Australian, New Zealand dollars on tenterhooks

The trade-exposed Australian and New Zealand currencies were on the defensive on Wednesday as traders waited for the Sino-US trade deal to be signed.

The formal agreement is aimed at drawing a line under 18 months of tit-for-tat tariff hikes that have hurt global growth, although it will still not end the trade dispute between the world's two largest economy.

The Australian dollar, which is often traded as a liquid proxy for the Chinese yuan, was a shade weaker at $0.6897, treading water for a third straight day.

Its New Zealand cousin was flat at $0.6616.

"Of course, all focus tonight will be on the US-China trade deal," said Steven Dooley, APAC currency strategist for Western Union Business Solutions.

"The risk? With markets up strongly over the last three months on hopes for the deal any disappointment could see shares give back recent gains," he added.

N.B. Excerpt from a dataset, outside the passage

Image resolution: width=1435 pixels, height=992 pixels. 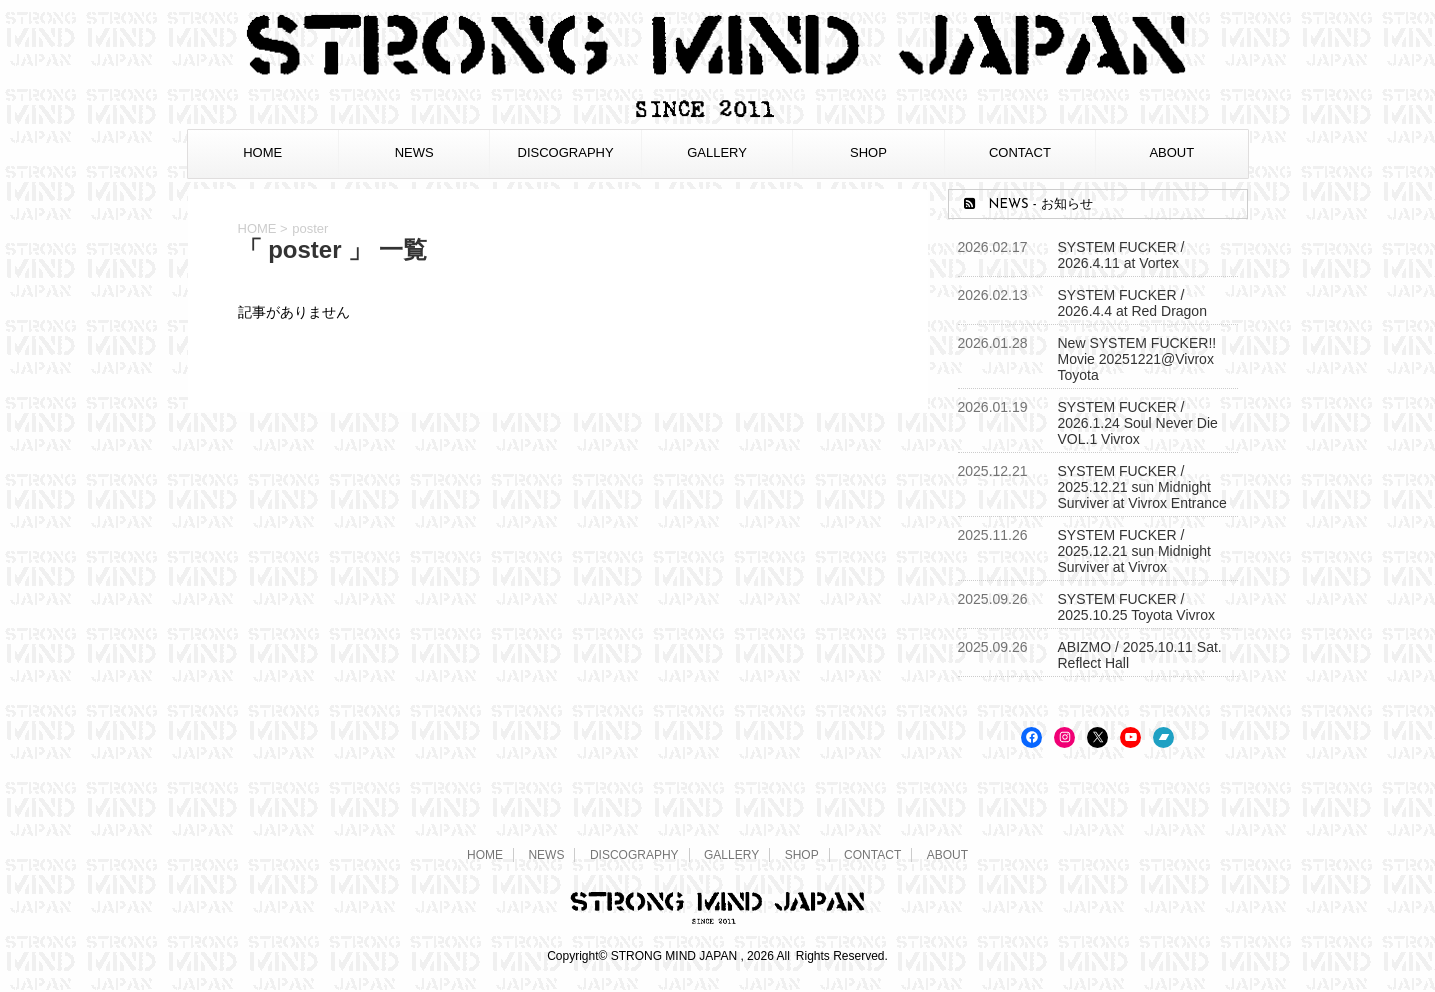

"In this environment, the AUD might fall."

Wall Street has been upbeat since late last year on better tone on trade with the Dow up 7% while the Nasdaq has jumped 13.5% since mid-October.

US Treasury Secretary Steven Mnuchin said existing tariffs on Chinese goods would stay, pending further talks.

US President Donald Trump is slated to sign the Phase 1 trade agreement with Chinese Vice Premier Liu He at the White House at 1630 GMT.

Washington has already agreed to suspend tariffs on $160 billion of some Chinese-made electronics, and to halve existing tariffs on $120 billion of other goods to 7.5%.